C'est cela la vie, la succession des générations. Ce n'est pas du tout le rapport qu'il y a dans un couple où il ne s'agit pas de se sacrifier pour l'autre, mais d'établir une relation de réciprocité, de réciprocité incertaine, de réciprocité courtoise : non pas forcément de compter ce que tu m'as donné et ce que je t'ai donné, de comptabiliser chaque mouvement, cela ne marche pas comme ça, mais il y a quelque chose comme une réciprocité. Dans la génération, il n'y a pas de réciprocité, je dois à mes parents quelque chose que je ne pourrai jamais leur rendre, et je dois à mes enfants quelque chose qu'ils ne pourront jamais me rendre : il y a là une sorte de responsabilité doublement dissymétrique.

Si la famille a un rapport avec la tragédie, c’est parce que l'on y met dans la même boîte ces deux formes de liens...

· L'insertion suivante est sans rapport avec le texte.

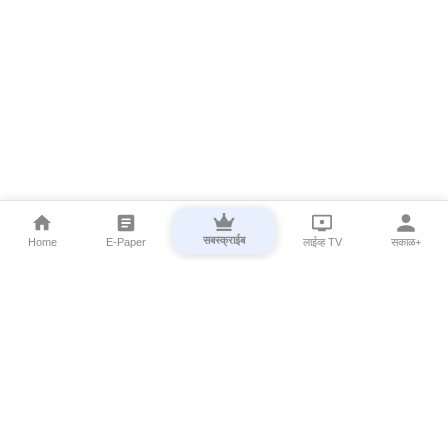
सबस्क्राईब
Home
E-Paper
लाईव्ह TV
सकाळ+
⌄
Marathi News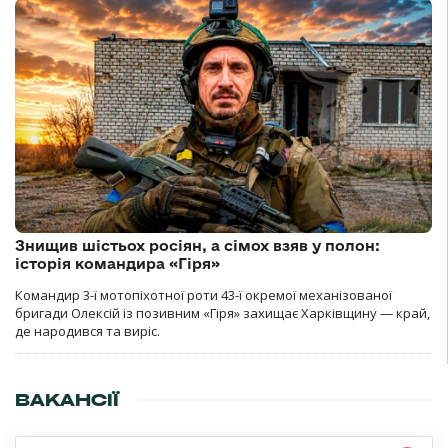
Знищив шістьох росіян, а сімох взяв у полон:
історія командира «Гіря»
Командир 3-ї мотопіхотної роти 43-ї окремої механізованої
бригади Олексій із позивним «Гіря» захищає Харківщину — край,
де народився та виріс.
ВАКАНСІЇ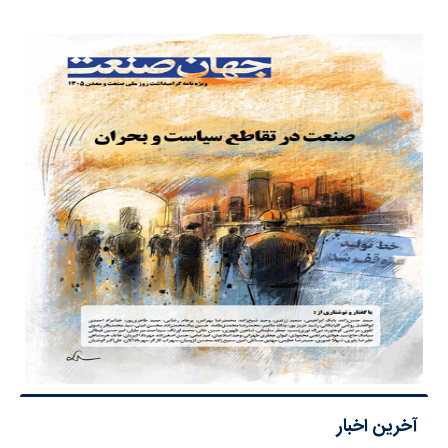
آخرین اخبار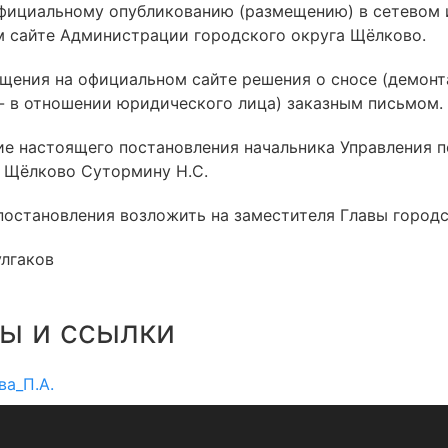
официальному опубликованию (размещению) в сетевом
 сайте Администрации городского округа Щёлково.
мещения на официальном сайте решения о сносе (демонт
 - в отношении юридического лица) заказным письмом.
ние настоящего постановления начальника Управления
 Щёлково Сутормину Н.С.
 постановления возложить на заместителя Главы город
улгаков
ы и ссылки
ва_П.А.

La famille dans la Bible : entre généalogie et alliance

Quand je dis cela, je dis quelque chose qui est profondément biblique, pour la raison suivante. Il me semble qu'il y a dans le texte biblique deux grandes traditions.

Une tradition qui insiste sur la généalogie où la promesse s'inscrit dans une généalogie, dans une promesse généalogique comme celle faite, à Abraham, faite de génération en génération, avec toute une théologie de la généalogie : on y voit que la généalogie n'est pas un patrimoine génétique, mais une parole, un ensemble narratif, où l'on s'inscrit dans une suite de paroles qui à chaque fois réinterprètent ce qui nous avait été dédié et réinventent quelque chose d'autre. La généalogie suppose toute une culture de la transmission, de la tradition au sens étymologique du terme, c'est-à-dire aussi de la narration. Donc il y a ce grand axe généalogique mais heureusement, dans le texte biblique, il n'y a pas que cela.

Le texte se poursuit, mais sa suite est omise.